Raw rules data frame of 117464 rules generated


<h2> Sort and display the rules </h2> <a name="display"></a>

In [21]:
dw = pd.options.display.max_colwidth
pd.options.display.max_colwidth = 100
(pruned_rules_df[['antecedent','consequent',
                  'support','confidence','lift']].groupby('consequent')
                                                 .max()
                                                 .reset_index()
                                                 .sort_values(['lift', 'support','confidence'],
                                                              ascending=False)).head(5)

Unnamed: 0,consequent,antecedent,support,confidence,lift
8,PACK OF 72 RETROSPOT CAKE CASES,"WHITE HANGING HEART T-LIGHT HOLDER, REGENCY CAKESTAND 3 TIER, NATURAL SLATE HEART CHALKBOARD",145,0.971014,5.394404
9,PAPER CHAIN KIT 50'S CHRISTMAS,"WHITE HANGING HEART T-LIGHT HOLDER, REGENCY CAKESTAND 3 TIER, NATURAL SLATE HEART CHALKBOARD",94,0.597701,4.341428
3,JUMBO SHOPPER VINTAGE RED PAISLEY,"WHITE HANGING HEART T-LIGHT HOLDER, PAPER CHAIN KIT 50'S CHRISTMAS",384,0.87931,4.218819
5,LUNCH BAG BLACK SKULL.,"WHITE HANGING HEART T-LIGHT HOLDER, PACK OF 72 RETROSPOT CAKE CASES, LUNCH BAG RED RETROSPOT",227,0.852459,4.078157
4,JUMBO STORAGE BAG SUKI,"WHITE HANGING HEART T-LIGHT HOLDER, SET OF 3 CAKE TINS PANTRY DESIGN , JUMBO BAG PINK POLKADOT",405,0.852459,4.016191


#### How to read this dataframe?  
  
If we take the first rule, we can say: people who bought _WHITE HANGING HEART T-LIGHT HOLDER, REGENCY CAKESTAND 3 TIER and NATURAL SLATE HEART CHALKBOARD_ also tend to buy _PACK OF 72 RETROSPOT CAKE CASES_.  

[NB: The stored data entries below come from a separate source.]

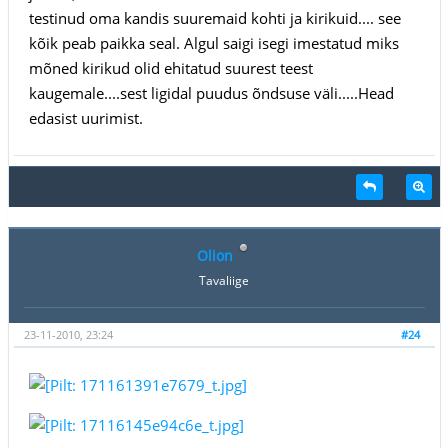
testinud oma kandis suuremaid kohti ja kirikuid.... see
kõik peab paikka seal. Algul saigi isegi imestatud miks
mõned kirikud olid ehitatud suurest teest
kaugemale....sest ligidal puudus õndsuse väli.....Head
edasist uurimist.
Olion
Tavaliige
23-11-2010, 23:24
#24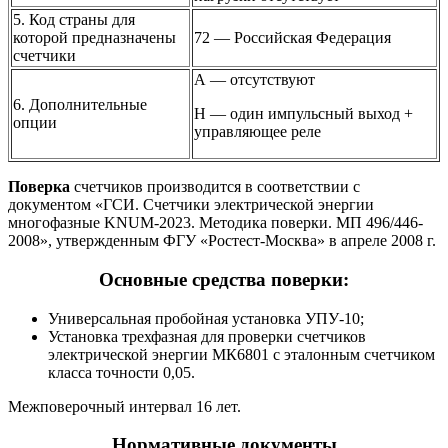
5. Код страны для
которой предназначены
72 — Российская Федерация
счетчики
А — отсутствуют
6. Дополнительные
Н — один импульсный выход +
опции
управляющее реле
Поверка
счетчиков производится в соответствии с
документом «ГСИ. Счетчики электрической энергии
многофазные KNUM-2023. Методика поверки. МП 496/446-
2008», утвержденным ФГУ «Ростест-Москва» в апреле 2008 г.
Основные средства поверки:
Универсальная пробойная установка УПУ-10;
Установка трехфазная для проверки счетчиков
электрической энергии МК6801 с эталонным счетчиком
класса точности 0,05.
Межповерочный интервал 16 лет.
Нормативные документы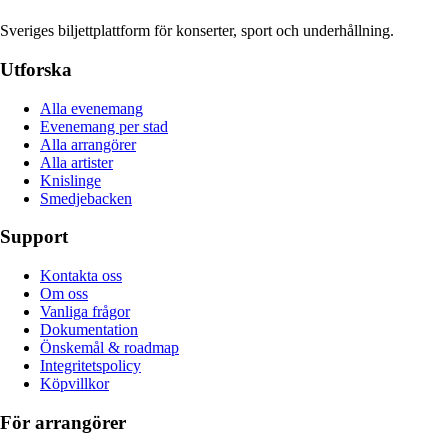
Sveriges biljettplattform för konserter, sport och underhållning.
Utforska
Alla evenemang
Evenemang per stad
Alla arrangörer
Alla artister
Knislinge
Smedjebacken
Support
Kontakta oss
Om oss
Vanliga frågor
Dokumentation
Önskemål & roadmap
Integritetspolicy
Köpvillkor
För arrangörer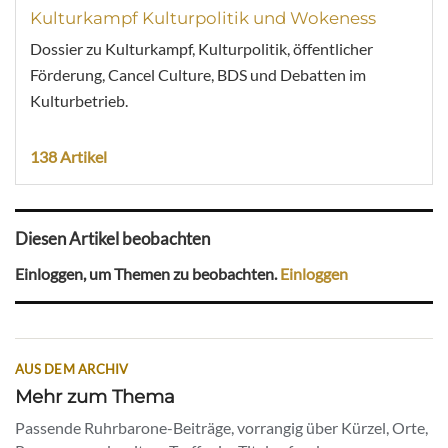
Kulturkampf Kulturpolitik und Wokeness
Dossier zu Kulturkampf, Kulturpolitik, öffentlicher
Förderung, Cancel Culture, BDS und Debatten im
Kulturbetrieb.
138 Artikel
Diesen Artikel beobachten
Einloggen, um Themen zu beobachten.
Einloggen
AUS DEM ARCHIV
Mehr zum Thema
Passende Ruhrbarone-Beiträge, vorrangig über Kürzel, Orte,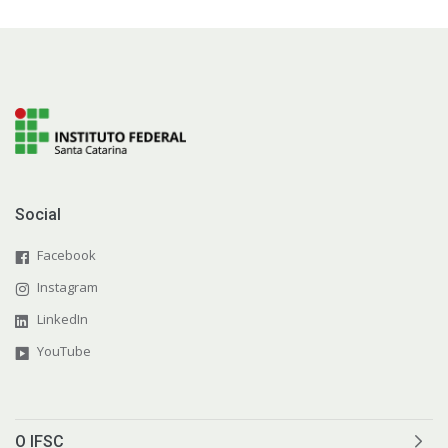
Social
Facebook
Instagram
LinkedIn
YouTube
O IFSC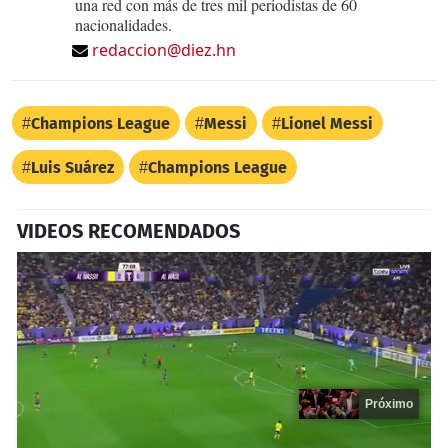
una red con más de tres mil periodistas de 60
nacionalidades.
redaccion@diez.hn
Champions League
Messi
Lionel Messi
Luis Suárez
Champions League
VIDEOS RECOMENDADOS
Próximo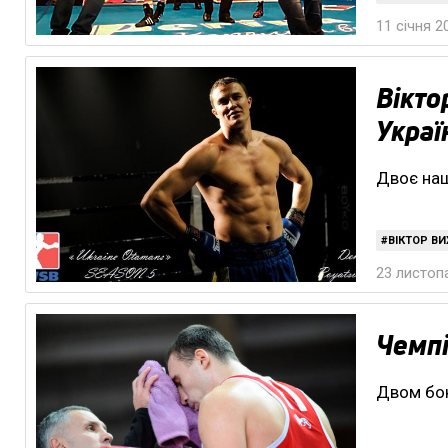
11 січня 2
Вікто
Украї
Двоє наш
ВІКТОР В
23 листопа
Чемпі
Двом бок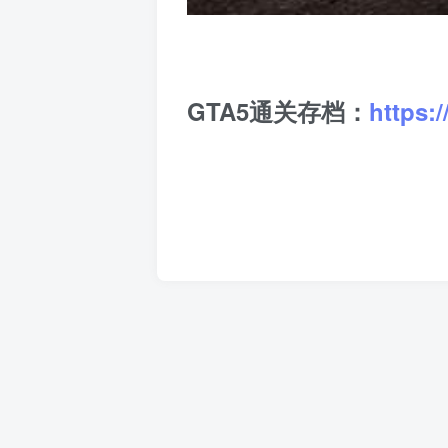
GTA5通关存档：
https: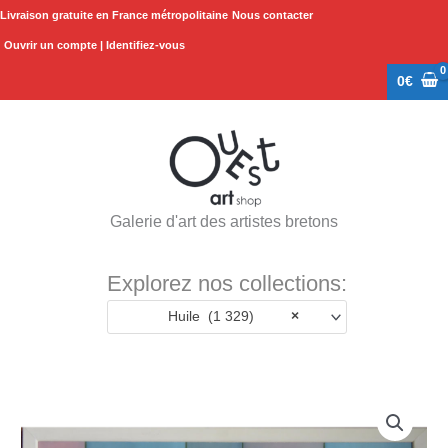
Aller
Livraison gratuite en France métropolitaine
Nous contacter
au
Ouvrir un compte | Identifiez-vous
contenu
0
€
Galerie d'art des artistes bretons
Explorez nos collections:
Huile (1 329)
×
quantité
de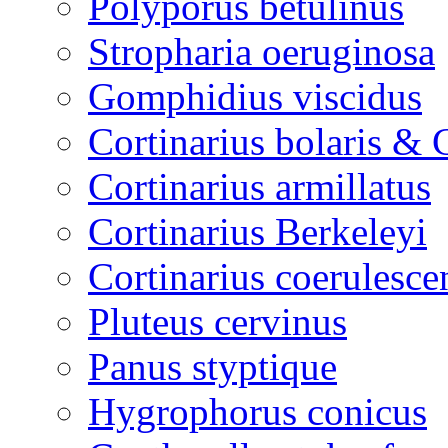
Polyporus betulinus
Stropharia oeruginosa
Gomphidius viscidus
Cortinarius bolaris & 
Cortinarius armillatus
Cortinarius Berkeleyi
Cortinarius coerulesce
Pluteus cervinus
Panus styptique
Hygrophorus conicus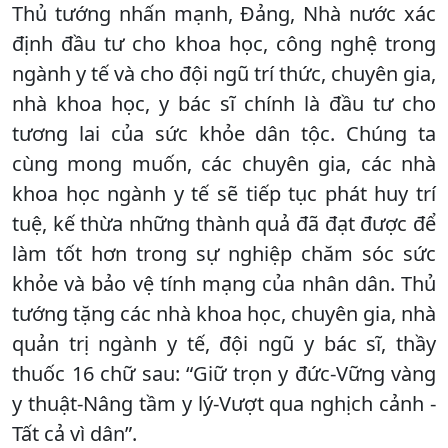
Thủ tướng nhấn mạnh, Đảng, Nhà nước xác
định đầu tư cho khoa học, công nghệ trong
ngành y tế và cho đội ngũ trí thức, chuyên gia,
nhà khoa học, y bác sĩ chính là đầu tư cho
tương lai của sức khỏe dân tộc. Chúng ta
cùng mong muốn, các chuyên gia, các nhà
khoa học ngành y tế sẽ tiếp tục phát huy trí
tuệ, kế thừa những thành quả đã đạt được để
làm tốt hơn trong sự nghiệp chăm sóc sức
khỏe và bảo vệ tính mạng của nhân dân. Thủ
tướng tặng các nhà khoa học, chuyên gia, nhà
quản trị ngành y tế, đội ngũ y bác sĩ, thầy
thuốc 16 chữ sau: “Giữ trọn y đức-Vững vàng
y thuật-Nâng tầm y lý-Vượt qua nghịch cảnh -
Tất cả vì dân”.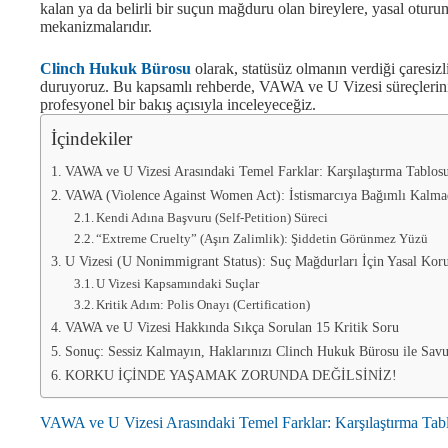
kalan ya da belirli bir suçun mağduru olan bireylere, yasal otur
mekanizmalarıdır.
Clinch Hukuk Bürosu
olarak, statüsüz olmanın verdiği çaresizli
duruyoruz. Bu kapsamlı rehberde, VAWA ve U Vizesi süreçlerini, ba
profesyonel bir bakış açısıyla inceleyeceğiz.
İçindekiler
VAWA ve U Vizesi Arasındaki Temel Farklar: Karşılaştırma Tablos
VAWA (Violence Against Women Act): İstismarcıya Bağımlı Kalmad
Kendi Adına Başvuru (Self-Petition) Süreci
“Extreme Cruelty” (Aşırı Zalimlik): Şiddetin Görünmez Yüzü
U Vizesi (U Nonimmigrant Status): Suç Mağdurları İçin Yasal Ko
U Vizesi Kapsamındaki Suçlar
Kritik Adım: Polis Onayı (Certification)
VAWA ve U Vizesi Hakkında Sıkça Sorulan 15 Kritik Soru
Sonuç: Sessiz Kalmayın, Haklarınızı Clinch Hukuk Bürosu ile Sav
KORKU İÇİNDE YAŞAMAK ZORUNDA DEĞİLSİNİZ!
VAWA ve U Vizesi Arasındaki Temel Farklar: Karşılaştırma Tab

* **Support** of the rule is **145**,which means all the items together appear in 145 transactions in the dataset. 
  
    
    
* **Confidence = 97%**, which means that 97% of the time the antecedent items occurred we also had the consequent in the transaction. 

  
  
* **Lift = 5.39** means that the probability of finding a _PACK OF 72 RETROSPOT CAKE CASES_ in the transactions which have _WHITE HANGING HEART T-LIGHT HOLDER, REGENCY CAKESTAND 3 TIER and NATURAL SLATE HEART CHALKBOARD_ is greater than the normal probability of finding a _PACK OF 72 RETROSPOT CAKE CASES_ in the previous transactions. A value greater than 1 indicates it is a very good quality rule.